PhotoBooth AI

Landing page
Capture screen
Detected smile and logos
Logo rejected because, although it is similar, it is the wrong one
Tagging the placeholder logo on my training images in the Custom Vision Portal

Inspiration

Reading about social media influencers and thinking about how to "gamify" promotion of charities.

What it does

Allows users to take a picture of themselves smiling with the logo of a charity and gives them a score depending on if they are smiling and the charity's logo is present in the photo. I didn't have permission to use a real charity's logo so I used a placeholder one for now. In practice the logo might be on the user's t-shirt, a mug, etc.

How I built it

I built the website in Visual Studio Code. It uses vanilla HTML/CSS/JavaScript. The site uses getUserMedia to get the user's webcam video and pushes it over to canvas where I can draw annotations.

Here is how I built my custom vision model:

I edited the placeholder logo by inverting it (black print on white background and vice versa) and changed the color to red on another variation.
I printed out the different variations of the placeholder logo and some incorrect logos to indicate what shouldn't be tagged.
I took about 90 photos of the logos in different contexts (I.e. on a chair, me holding them, my kids holding them, etc). In some cases I mixed in incorrect logos.
I batch resized the photos to get them under the 4 meg limit and uploaded them all to the Azure Custom Vision portal.
Using the Custom Vision portal, I tagged all my photos by outlining where the logo was and then clicked the train button. The tagging process is pretty quick and easy. :)
The resulting model/API is not only able to consistently spot the logo in a photo but also scores the prediction probability on incorrect logos low enough so I can easily filter them out.

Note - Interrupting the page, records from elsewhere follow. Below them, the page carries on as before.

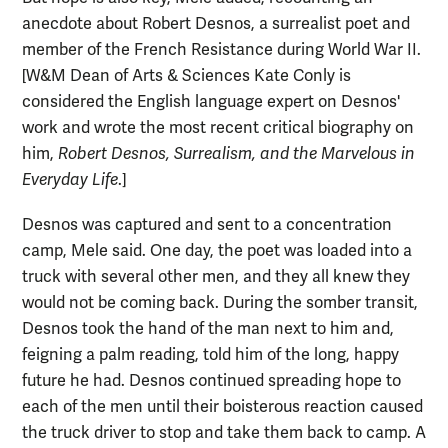
anecdote about Robert Desnos, a surrealist poet and
member of the French Resistance during World War II.
[W&M Dean of Arts & Sciences Kate Conly is
considered the English language expert on Desnos'
work and wrote the most recent critical biography on
him,
Robert Desnos, Surrealism, and the Marvelous in
Everyday Life
.]
Desnos was captured and sent to a concentration
camp, Mele said. One day, the poet was loaded into a
truck with several other men, and they all knew they
would not be coming back. During the somber transit,
Desnos took the hand of the man next to him and,
feigning a palm reading, told him of the long, happy
future he had. Desnos continued spreading hope to
each of the men until their boisterous reaction caused
the truck driver to stop and take them back to camp. A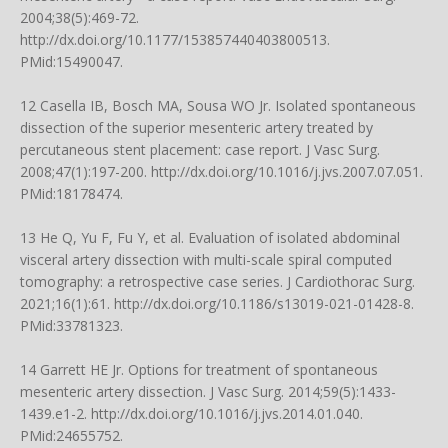
2004;38(5):469-72.
http://dx.doi.org/10.1177/153857440403800513
.
PMid:15490047.
12 Casella IB, Bosch MA, Sousa WO Jr. Isolated spontaneous
dissection of the superior mesenteric artery treated by
percutaneous stent placement: case report. J Vasc Surg.
2008;47(1):197-200.
http://dx.doi.org/10.1016/j.jvs.2007.07.051
.
PMid:18178474.
13 He Q, Yu F, Fu Y, et al. Evaluation of isolated abdominal
visceral artery dissection with multi-scale spiral computed
tomography: a retrospective case series. J Cardiothorac Surg.
2021;16(1):61.
http://dx.doi.org/10.1186/s13019-021-01428-8
.
PMid:33781323.
14 Garrett HE Jr. Options for treatment of spontaneous
mesenteric artery dissection. J Vasc Surg. 2014;59(5):1433-
1439.e1-2.
http://dx.doi.org/10.1016/j.jvs.2014.01.040
.
PMid:24655752.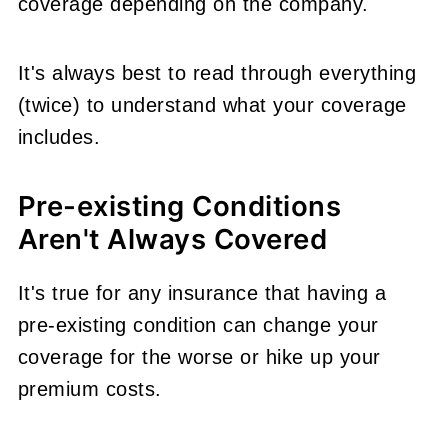
coverage depending on the company.
It's always best to read through everything
(twice) to understand what your coverage
includes.
Pre-existing Conditions
Aren't Always Covered
It's true for any insurance that having a
pre-existing condition can change your
coverage for the worse or hike up your
premium costs.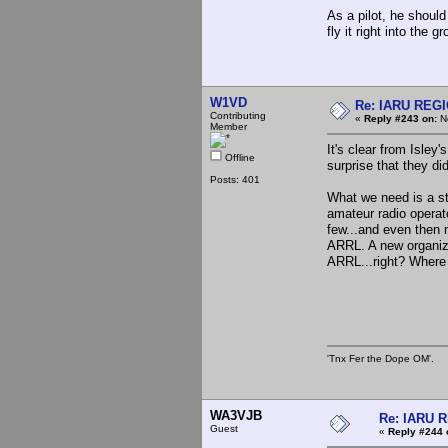
As a pilot, he should
fly it right into the g
W1VD
Re: IARU REGIO
Contributing
«
Reply #243 on:
No
Member
It's clear from Isley
Offline
surprise that they d
Posts: 401
What we need is a s
amateur radio opera
few...and even then n
ARRL. A new organiz
ARRL...right? Where
'Tnx Fer the Dope OM'.
WA3VJB
Re: IARU 
Guest
«
Reply #244 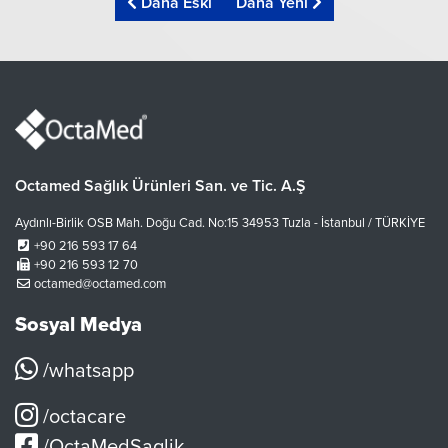
Daha Eski
Daha Yeni
Octamed Sağlık Ürünleri San. ve Tic. A.Ş
Aydınlı-Birlik OSB Mah. Doğu Cad. No:15 34953 Tuzla - İstanbul / TÜRKİYE
+90 216 593 17 64
+90 216 593 12 70
octamed@octamed.com
Sosyal Medya
/whatsapp
/octacare
/OctaMedSaglik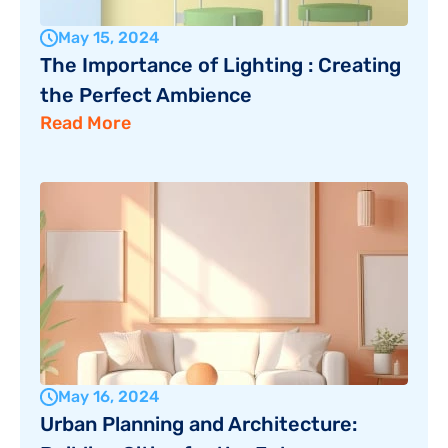
May 15, 2024
The Importance of Lighting : Creating 
the Perfect Ambience
Read More
May 16, 2024
Urban Planning and Architecture: 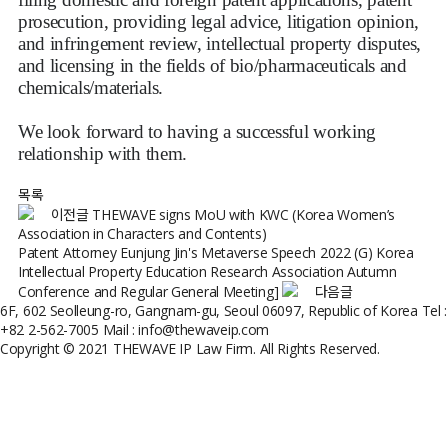
prosecution, providing legal advice, litigation opinion,
and infringement review, intellectual property disputes,
and licensing in the fields of bio/pharmaceuticals and
chemicals/materials.
We look forward to having a successful working
relationship with them.
목록
이전글
THEWAVE signs MoU with KWC (Korea Women’s
Association in Characters and Contents)
Patent Attorney Eunjung Jin's Metaverse Speech 2022 (G) Korea
Intellectual Property Education Research Association Autumn
Conference and Regular General Meeting]
다음글
6F, 602 Seolleung-ro, Gangnam-gu, Seoul 06097, Republic of Korea
Tel :
+82 2-562-7005
Mail : info@thewaveip.com
Copyright © 2021 THEWAVE IP Law Firm. All Rights Reserved.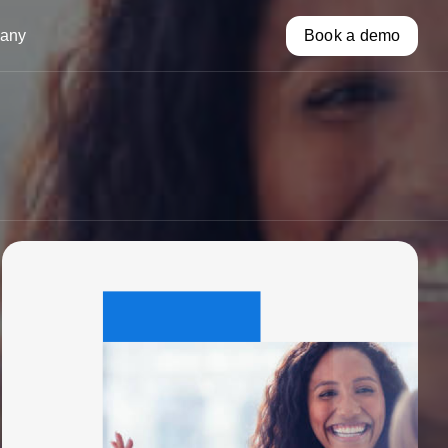
any
Book a demo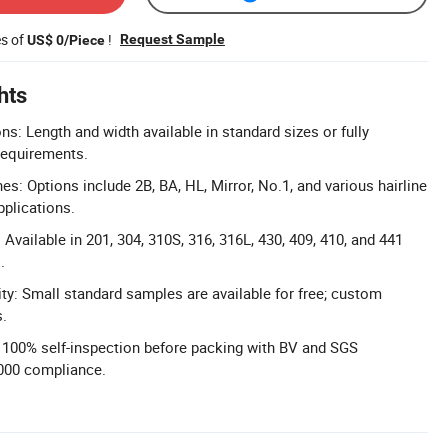
es of
!
Request Sample
US$ 0/Piece
hts
: Length and width available in standard sizes or fully
requirements.
es: Options include 2B, BA, HL, Mirror, No.1, and various hairline
pplications.
Available in 201, 304, 310S, 316, 316L, 430, 409, 410, and 441
.
ity: Small standard samples are available for free; custom
s.
l: 100% self-inspection before packing with BV and SGS
9000 compliance.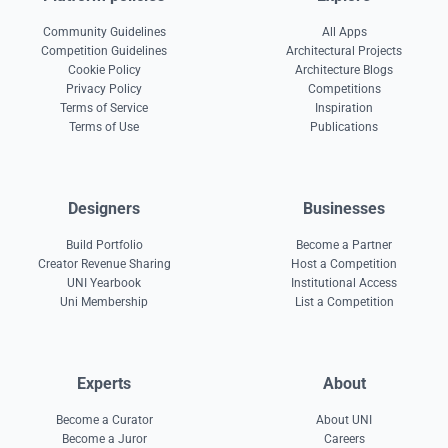
Community Guidelines
All Apps
Competition Guidelines
Architectural Projects
Cookie Policy
Architecture Blogs
Privacy Policy
Competitions
Terms of Service
Inspiration
Terms of Use
Publications
Designers
Businesses
Build Portfolio
Become a Partner
Creator Revenue Sharing
Host a Competition
UNI Yearbook
Institutional Access
Uni Membership
List a Competition
Experts
About
Become a Curator
About UNI
Become a Juror
Careers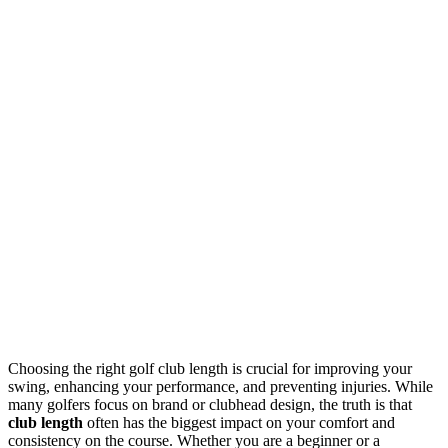
Choosing the right golf club length is crucial for improving your
swing, enhancing your performance, and preventing injuries. While
many golfers focus on brand or clubhead design, the truth is that
club length
often has the biggest impact on your comfort and
consistency on the course. Whether you are a beginner or a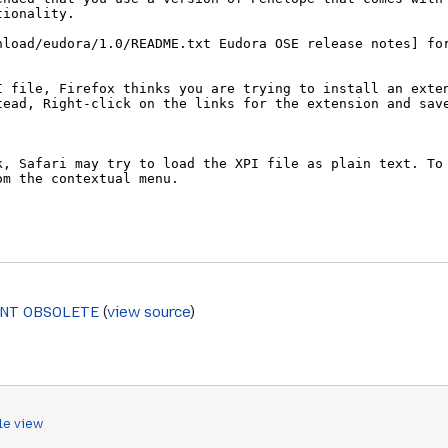
ENT OBSOLETE
(
view source
)
le view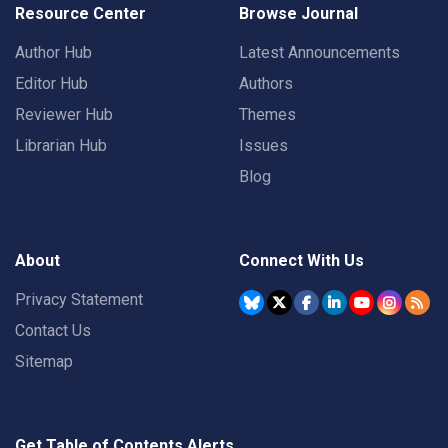
Resource Center
Browse Journal
Author Hub
Latest Announcements
Editor Hub
Authors
Reviewer Hub
Themes
Librarian Hub
Issues
Blog
About
Connect With Us
Privacy Statement
Contact Us
Sitemap
Get Table of Contents Alerts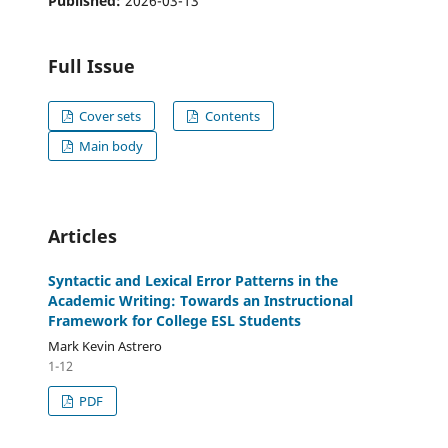
Published:
2026-03-13
Full Issue
Cover sets
Contents
Main body
Articles
Syntactic and Lexical Error Patterns in the
Academic Writing: Towards an Instructional
Framework for College ESL Students
Mark Kevin Astrero
1-12
PDF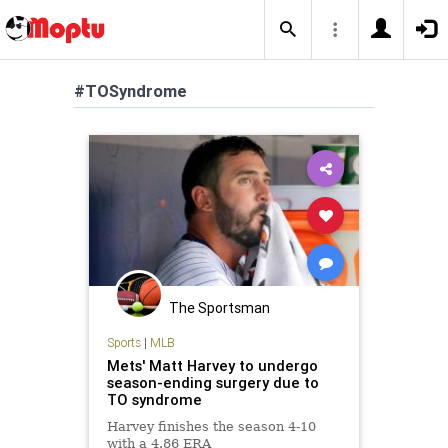
#TOSyndrome
The Sportsman
Sports
|
MLB
Mets' Matt Harvey to undergo
season-ending surgery due to
TO syndrome
Harvey finishes the season 4-10
with a 4.86 ERA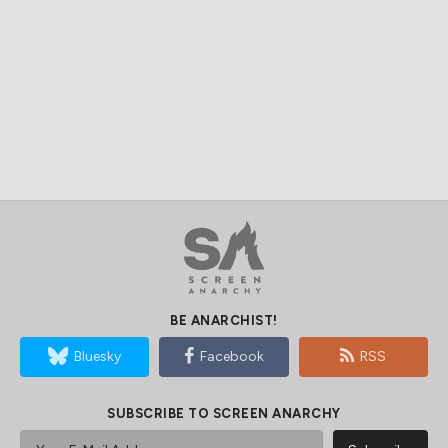
BE ANARCHIST!
Bluesky
Facebook
RSS
SUBSCRIBE TO SCREEN ANARCHY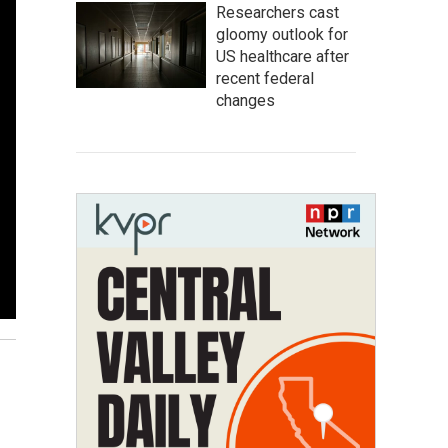
Researchers cast
gloomy outlook for
US healthcare after
recent federal
changes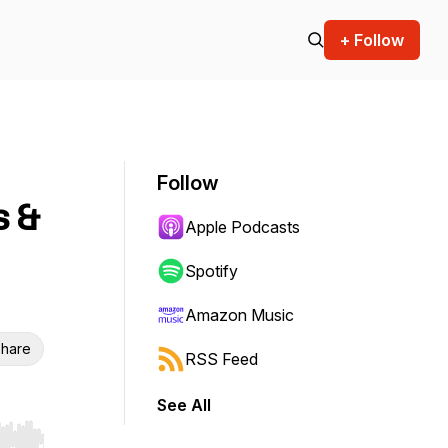
+ Follow
Follow
s &
Apple Podcasts
Spotify
Amazon Music
hare
RSS Feed
See All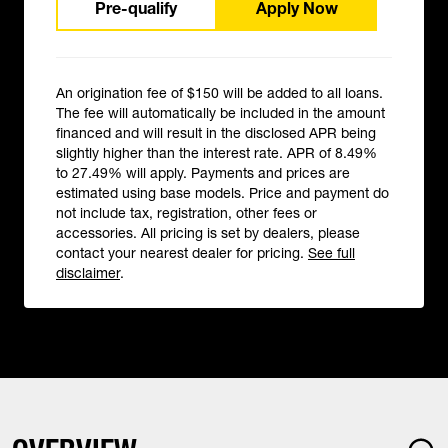
Pre-qualify
Apply Now
An origination fee of $150 will be added to all loans.
The fee will automatically be included in the amount
financed and will result in the disclosed APR being
slightly higher than the interest rate. APR of 8.49%
to 27.49% will apply. Payments and prices are
estimated using base models. Price and payment do
not include tax, registration, other fees or
accessories. All pricing is set by dealers, please
contact your nearest dealer for pricing.
See full
disclaimer
.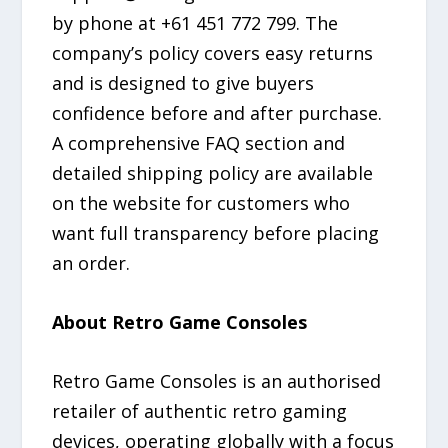
by phone at +61 451 772 799. The
company’s policy covers easy returns
and is designed to give buyers
confidence before and after purchase.
A comprehensive FAQ section and
detailed shipping policy are available
on the website for customers who
want full transparency before placing
an order.
About Retro Game Consoles
Retro Game Consoles is an authorised
retailer of authentic retro gaming
devices, operating globally with a focus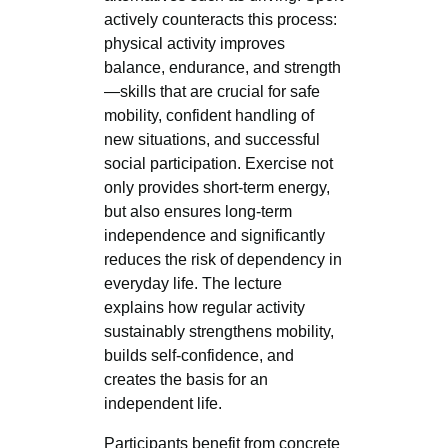
actively counteracts this process:
physical activity improves
balance, endurance, and strength
—skills that are crucial for safe
mobility, confident handling of
new situations, and successful
social participation. Exercise not
only provides short-term energy,
but also ensures long-term
independence and significantly
reduces the risk of dependency in
everyday life. The lecture
explains how regular activity
sustainably strengthens mobility,
builds self-confidence, and
creates the basis for an
independent life.
Participants benefit from concrete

Here is the behind the curtain process when you take a photo:

It calls an Azure function to get a shared access signatures (SAS) url that will allow the user to upload/write the image from the browser.
The frame is then upload to the SAS url.
Another Azure function (analyzeimage) is called and the UUID of the photo is passed along so it can find the image in storage.
The analyzeimage function gets an SAS url to will allow Azure cognitive services to read/get the image.
The analyzeimage function then calls the Face and Custom Vision apis passing in the SAS url and returns the data to the user's browser.
Rectangles are drawn on the qualifying smiles and logos using the returned data and the results are scored and displayed to the user.

Challenges I ran into

I am having some performance issues with the Azure functions. I think they take a while to cold start if they haven't been used in a bit. I will look into this.

Accomplishments that I'm proud of

I am super happy the logo detection works so well. Microsoft Custom Vision is super easy to use relative to the Jupyter Notebook approaches I have tried in the past and the accuracy of the object detection is great.

What I learned

Setting up file uploads from the browser and trying to make it relatively secure on Azure is tough.
Azure Custom Vision is probably the best kept secret in the machine learning world.

What's next for PhotoBoothAI

First some performance fixes. After that I have a few ideas including user accounts, authentication, badges/trophies/loyalty points, and easy social media share options. Face API could be used to recognize known influencers. Azure image moderation can be used to detect offensive images. Commercial applications.